Un statut très avantageux, donc, pour l’employeur, et très précaire pour l’employé. Toute la question est de déterminer s’il existe un contrat de travail, explicite ou implicite, entre les deux parties. L’élément sur lequel le tribunal correctionnel de Paris a fondé sa décision, c’est l’existence d’un lien de subordination entre les livreurs et l’entreprise. C’est elle qui donne les ordres, elle encore qui organise les plannings, elle toujours qui fixe les tarifs pour les clients finaux. Leur contrat devrait donc être requalifié en contrat salarial. L’entreprise est condamnée à une amende de 375 000 euros et trois de ses dirigeants à des peines de prison avec sursis.

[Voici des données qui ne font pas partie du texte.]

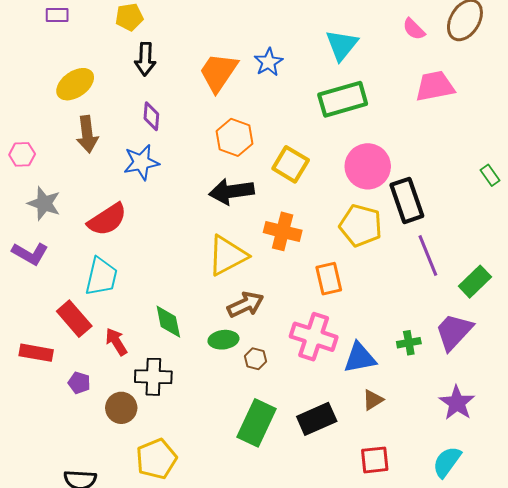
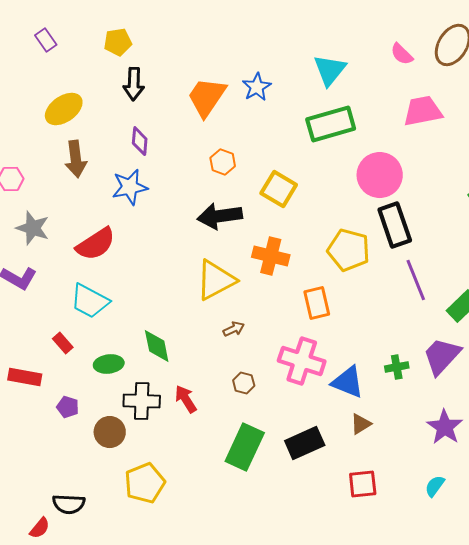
purple rectangle: (57, 15) -> (46, 40), turned 55
orange hexagon: (234, 137) -> (223, 162), size x0.7
pink circle: (368, 166) -> (380, 175), moved
cyan trapezoid: (101, 277) -> (90, 301), turned 105
brown arrow: (245, 305) -> (234, 329), size x0.6
red rectangle: (74, 319) -> (63, 343), size x0.6
green ellipse: (223, 340) -> (109, 364), moved
red arrow: (116, 342) -> (186, 399), moved
blue triangle: (360, 358) -> (348, 382), turned 33
cyan semicircle: (447, 462) -> (435, 486), size x0.7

Cette décision ouvre aussi la voie à un recours devant le tribunal des Prudhommes pour rembourser les salariés des cotisations versées à la place de l’entreprise comme travailleurs « indépendants ». C’est une première victoire pour les livreurs, exploités par une plateforme qui profite, comme d’autres, de la moindre faille dans le système pour échapper à ses obligations de protection sociale et maximiser ses profits.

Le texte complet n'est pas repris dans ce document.